I turned my head to look at the backseat and saw that there were numerous gifts kept there.

After that he did not say anything and I got lost in my own thoughts while looking at the scenery.

I was pretty nervous about meeting his father and also about how weird it would be when he would meet my parents. I'd be lying if I say that I am comfortable with him but it's a relief that he respects me as his wife and has not done anything till now which would make me feel upset.

Both of us do joke around sometimes but I am aware that the motive behind that is just to make both of us feel more at ease around each other and so that we don't feel awkward. I feel absolutely nothing about him. When I look at him I feel neither love nor hate. It's almost as if my mind is in some sort of confusion, my brain as no idea on how to regard Lucifer. Should I think of him as a friend or an acquaintance? Maybe I should think of him as just a stranger who I have married? But what gives me relief is the fact that I am pretty sure that these feelings are mutual. I think that Lucifer is in as much confusion as I am.

But this is not the main problem. The problem is the fact that there is a chance that we might get divorced. I would be completely fine if something like that were to happen but what I am worried about is my mom and dad's reaction. They did tell me that if I am not happy or if I have any other problem,then they would help me get a divorce which I am sure they would. They are very modern in their thinking but I know that no matter what they say, they still feel that divorce is a huge thing and I am not saying that it isn't but with our circumstances and the way in which we got married, it would not be very strange if we decided to separate. In fact we could even get divorced today or tomorrow for all I know. But what if my parents blame themselves for my divorce? As in the end it was them who brought this weird marriage proposal to me.

' Ugh! Why in the world did I get married in the first place! All this is just too much for me to handle. I'd rather go to the hospital and perform a few surgeries... ' I thought.

While I was lost in my train of thoughts, I had subconsciously turned my head away from the window, and had started staring at Lucifer with a frown on my face.

" It hasn't been 24 hours since we got married and you are already thinking about a divorce? " Lucifer said.

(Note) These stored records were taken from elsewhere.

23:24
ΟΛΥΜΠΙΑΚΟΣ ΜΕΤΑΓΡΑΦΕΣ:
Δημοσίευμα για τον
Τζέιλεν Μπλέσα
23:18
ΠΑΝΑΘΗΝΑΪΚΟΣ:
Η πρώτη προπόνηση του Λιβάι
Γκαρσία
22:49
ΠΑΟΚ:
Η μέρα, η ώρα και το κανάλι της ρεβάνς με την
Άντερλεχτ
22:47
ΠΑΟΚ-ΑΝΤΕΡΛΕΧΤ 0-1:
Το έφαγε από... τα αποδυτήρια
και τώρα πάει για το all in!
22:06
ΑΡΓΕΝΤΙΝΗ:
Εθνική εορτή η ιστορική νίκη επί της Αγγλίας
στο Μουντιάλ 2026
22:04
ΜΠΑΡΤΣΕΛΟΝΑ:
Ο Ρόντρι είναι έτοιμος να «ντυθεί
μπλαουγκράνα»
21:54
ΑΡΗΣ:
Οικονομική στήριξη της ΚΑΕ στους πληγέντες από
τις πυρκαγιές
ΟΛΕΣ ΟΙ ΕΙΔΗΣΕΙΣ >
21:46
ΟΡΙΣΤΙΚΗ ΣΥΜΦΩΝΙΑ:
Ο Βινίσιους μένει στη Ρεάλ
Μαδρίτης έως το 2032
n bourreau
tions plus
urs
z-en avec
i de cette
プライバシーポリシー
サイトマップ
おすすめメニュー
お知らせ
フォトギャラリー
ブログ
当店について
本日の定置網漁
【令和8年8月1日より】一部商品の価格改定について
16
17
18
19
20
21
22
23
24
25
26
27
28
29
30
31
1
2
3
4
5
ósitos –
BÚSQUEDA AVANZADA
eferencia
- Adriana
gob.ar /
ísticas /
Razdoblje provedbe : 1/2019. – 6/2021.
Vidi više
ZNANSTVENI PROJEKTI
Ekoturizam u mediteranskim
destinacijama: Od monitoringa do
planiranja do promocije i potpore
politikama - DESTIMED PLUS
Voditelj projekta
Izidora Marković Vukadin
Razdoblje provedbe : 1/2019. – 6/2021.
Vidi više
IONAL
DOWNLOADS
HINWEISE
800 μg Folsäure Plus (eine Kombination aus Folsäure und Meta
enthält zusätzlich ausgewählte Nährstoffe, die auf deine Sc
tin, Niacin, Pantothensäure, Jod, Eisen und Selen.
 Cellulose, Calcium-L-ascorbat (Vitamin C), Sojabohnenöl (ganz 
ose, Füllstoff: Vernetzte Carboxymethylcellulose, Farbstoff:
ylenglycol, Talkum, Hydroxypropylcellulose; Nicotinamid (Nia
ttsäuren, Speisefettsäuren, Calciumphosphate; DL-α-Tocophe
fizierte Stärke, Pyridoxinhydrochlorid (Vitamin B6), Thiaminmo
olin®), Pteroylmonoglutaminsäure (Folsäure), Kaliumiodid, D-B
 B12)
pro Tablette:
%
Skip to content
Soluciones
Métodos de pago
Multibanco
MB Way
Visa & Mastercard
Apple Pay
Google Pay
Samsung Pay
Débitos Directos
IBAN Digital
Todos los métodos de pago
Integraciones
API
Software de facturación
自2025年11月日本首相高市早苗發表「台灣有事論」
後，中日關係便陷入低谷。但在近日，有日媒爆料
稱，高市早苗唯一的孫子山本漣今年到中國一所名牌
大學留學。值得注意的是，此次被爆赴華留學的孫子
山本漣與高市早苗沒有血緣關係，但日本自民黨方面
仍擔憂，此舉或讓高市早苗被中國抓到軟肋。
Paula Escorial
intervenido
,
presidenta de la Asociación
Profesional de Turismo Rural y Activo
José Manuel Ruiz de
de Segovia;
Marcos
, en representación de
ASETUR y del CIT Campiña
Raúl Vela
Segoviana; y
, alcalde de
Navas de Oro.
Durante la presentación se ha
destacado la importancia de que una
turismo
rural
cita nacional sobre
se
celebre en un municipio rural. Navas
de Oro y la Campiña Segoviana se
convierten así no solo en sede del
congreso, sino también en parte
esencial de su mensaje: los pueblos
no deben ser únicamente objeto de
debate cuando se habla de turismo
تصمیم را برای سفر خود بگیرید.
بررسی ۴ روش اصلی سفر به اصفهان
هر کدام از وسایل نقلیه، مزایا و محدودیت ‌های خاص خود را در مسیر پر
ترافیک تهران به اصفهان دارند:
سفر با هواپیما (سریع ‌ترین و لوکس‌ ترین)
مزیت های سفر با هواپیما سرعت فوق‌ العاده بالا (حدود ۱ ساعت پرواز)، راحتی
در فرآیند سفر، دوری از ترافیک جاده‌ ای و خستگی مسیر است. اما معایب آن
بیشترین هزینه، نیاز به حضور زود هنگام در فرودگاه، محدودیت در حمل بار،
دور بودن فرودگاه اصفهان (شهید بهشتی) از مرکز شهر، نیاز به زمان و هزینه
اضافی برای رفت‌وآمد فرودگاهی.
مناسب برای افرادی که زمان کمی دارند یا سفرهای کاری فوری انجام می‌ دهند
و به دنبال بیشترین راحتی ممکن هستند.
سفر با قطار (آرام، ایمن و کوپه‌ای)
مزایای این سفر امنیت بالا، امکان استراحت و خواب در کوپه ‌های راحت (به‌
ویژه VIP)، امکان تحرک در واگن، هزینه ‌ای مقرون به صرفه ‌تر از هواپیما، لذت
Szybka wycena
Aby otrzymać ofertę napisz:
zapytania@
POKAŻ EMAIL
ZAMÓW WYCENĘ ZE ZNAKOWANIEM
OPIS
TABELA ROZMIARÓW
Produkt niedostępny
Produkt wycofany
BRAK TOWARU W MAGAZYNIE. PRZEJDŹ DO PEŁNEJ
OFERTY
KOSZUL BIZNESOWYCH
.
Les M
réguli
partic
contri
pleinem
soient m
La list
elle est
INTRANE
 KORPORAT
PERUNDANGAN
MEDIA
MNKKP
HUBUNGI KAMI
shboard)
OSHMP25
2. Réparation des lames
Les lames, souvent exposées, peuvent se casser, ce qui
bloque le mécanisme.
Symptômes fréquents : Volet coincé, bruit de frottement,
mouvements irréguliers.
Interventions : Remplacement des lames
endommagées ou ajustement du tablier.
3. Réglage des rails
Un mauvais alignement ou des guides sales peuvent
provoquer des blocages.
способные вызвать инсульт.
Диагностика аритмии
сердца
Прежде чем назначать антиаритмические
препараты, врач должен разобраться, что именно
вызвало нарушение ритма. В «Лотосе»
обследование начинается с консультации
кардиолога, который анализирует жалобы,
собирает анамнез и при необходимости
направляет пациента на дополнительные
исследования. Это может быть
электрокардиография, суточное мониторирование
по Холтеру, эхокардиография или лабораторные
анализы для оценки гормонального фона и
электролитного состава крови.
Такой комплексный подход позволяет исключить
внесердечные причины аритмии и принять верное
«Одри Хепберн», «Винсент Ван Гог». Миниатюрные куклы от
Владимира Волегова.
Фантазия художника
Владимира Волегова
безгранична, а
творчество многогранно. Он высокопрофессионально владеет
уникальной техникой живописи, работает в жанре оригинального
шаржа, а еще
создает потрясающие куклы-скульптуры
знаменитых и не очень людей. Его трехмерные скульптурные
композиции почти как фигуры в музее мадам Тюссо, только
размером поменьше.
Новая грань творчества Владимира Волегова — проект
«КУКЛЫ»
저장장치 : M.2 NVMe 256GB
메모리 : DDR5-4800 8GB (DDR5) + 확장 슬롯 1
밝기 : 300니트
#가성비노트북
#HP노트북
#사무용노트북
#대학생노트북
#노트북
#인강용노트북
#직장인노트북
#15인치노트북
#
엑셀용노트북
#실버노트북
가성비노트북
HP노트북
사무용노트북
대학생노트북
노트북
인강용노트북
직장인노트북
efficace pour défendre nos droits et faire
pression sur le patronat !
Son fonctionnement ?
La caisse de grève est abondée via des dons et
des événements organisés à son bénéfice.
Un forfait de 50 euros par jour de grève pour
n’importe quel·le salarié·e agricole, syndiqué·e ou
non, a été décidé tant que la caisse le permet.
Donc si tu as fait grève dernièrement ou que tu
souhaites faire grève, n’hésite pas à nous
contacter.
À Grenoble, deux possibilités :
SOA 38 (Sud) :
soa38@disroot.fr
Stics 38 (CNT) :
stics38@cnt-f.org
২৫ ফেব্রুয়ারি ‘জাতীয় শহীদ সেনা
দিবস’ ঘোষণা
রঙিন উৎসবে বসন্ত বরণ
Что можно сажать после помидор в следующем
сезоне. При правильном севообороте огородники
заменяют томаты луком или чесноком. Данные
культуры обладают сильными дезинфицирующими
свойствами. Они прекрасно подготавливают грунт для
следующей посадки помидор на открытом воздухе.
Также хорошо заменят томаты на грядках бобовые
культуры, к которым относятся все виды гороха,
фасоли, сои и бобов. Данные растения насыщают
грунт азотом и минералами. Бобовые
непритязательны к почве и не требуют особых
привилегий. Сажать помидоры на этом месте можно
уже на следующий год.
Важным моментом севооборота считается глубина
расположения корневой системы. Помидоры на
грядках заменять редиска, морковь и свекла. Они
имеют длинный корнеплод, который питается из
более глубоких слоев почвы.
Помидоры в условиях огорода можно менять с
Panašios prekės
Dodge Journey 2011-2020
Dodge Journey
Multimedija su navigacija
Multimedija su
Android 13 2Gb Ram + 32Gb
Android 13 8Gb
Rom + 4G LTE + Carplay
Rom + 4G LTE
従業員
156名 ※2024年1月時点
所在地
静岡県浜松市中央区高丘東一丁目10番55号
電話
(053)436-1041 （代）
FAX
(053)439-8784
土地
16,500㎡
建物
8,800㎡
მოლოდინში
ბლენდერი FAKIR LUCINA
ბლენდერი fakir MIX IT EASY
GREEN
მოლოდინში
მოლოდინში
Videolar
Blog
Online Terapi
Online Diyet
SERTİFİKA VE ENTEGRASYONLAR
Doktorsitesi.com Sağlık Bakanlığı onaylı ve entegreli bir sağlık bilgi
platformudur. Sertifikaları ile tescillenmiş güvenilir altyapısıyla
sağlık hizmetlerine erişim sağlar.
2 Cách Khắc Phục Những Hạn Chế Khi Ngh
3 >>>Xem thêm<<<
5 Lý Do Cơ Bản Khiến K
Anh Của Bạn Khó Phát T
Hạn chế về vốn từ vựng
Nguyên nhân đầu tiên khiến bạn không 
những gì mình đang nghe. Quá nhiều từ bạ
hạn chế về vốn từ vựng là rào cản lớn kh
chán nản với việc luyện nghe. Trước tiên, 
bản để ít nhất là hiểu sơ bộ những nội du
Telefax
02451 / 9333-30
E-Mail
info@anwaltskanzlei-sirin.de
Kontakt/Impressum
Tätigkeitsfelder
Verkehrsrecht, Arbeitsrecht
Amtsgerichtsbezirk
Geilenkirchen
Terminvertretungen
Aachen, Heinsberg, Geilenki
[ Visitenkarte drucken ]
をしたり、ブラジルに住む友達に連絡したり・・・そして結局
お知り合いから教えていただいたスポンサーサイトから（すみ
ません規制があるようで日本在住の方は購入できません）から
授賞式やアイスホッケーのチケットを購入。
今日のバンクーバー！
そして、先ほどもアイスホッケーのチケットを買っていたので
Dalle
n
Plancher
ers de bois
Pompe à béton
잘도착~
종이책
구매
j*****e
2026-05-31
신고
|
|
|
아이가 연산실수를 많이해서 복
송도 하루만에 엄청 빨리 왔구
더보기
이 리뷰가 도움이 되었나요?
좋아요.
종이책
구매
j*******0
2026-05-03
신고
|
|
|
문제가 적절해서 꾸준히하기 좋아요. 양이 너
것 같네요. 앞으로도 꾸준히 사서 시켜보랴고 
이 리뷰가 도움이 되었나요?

My eyes widened and I said, " How in the world did you know that? I KNEW IT!!! You can read minds, can't you? "

" Like I said before, it is pretty easy to guess what you're thinking. " He said calmly.

" No it's not. No one, and I mean absolutely no one, not even my own parents are that good at guessing what I am thinking. Much less you, someone who I have known for such a small time. "

" Well..... then maybe I really can read minds and I was hiding this secret for a very long time but then you came and unveiled the truth. "

" Ugh! It's not even been 24 hours and I already feel like I am going crazy because of you. This is not a movie you know. " I said as I massaged my temples.

" That's exactly what I am trying to tell you, this is reality not some movie or novel which means that I cannot read minds and that we will not divorce today or tomorrow or after a year. A divorce is way too much of a hassle and I have absolutely no time for that. Also I would not divorce you just because of a petty reason you know. "

" Hmm.... You're right. "

" I know. "

This is exactly what I was talking about earlier. We are both acting nicely around each other and are joking every now and then as we know that the probability that we would have to spend the rest of our lives with each other is very high. I mean, we can't keep each other at arms length forever, can we?

Soon we reached my parents's house. I was still worried about what was going to happen.

' Let's just hope for the best. ' I thought.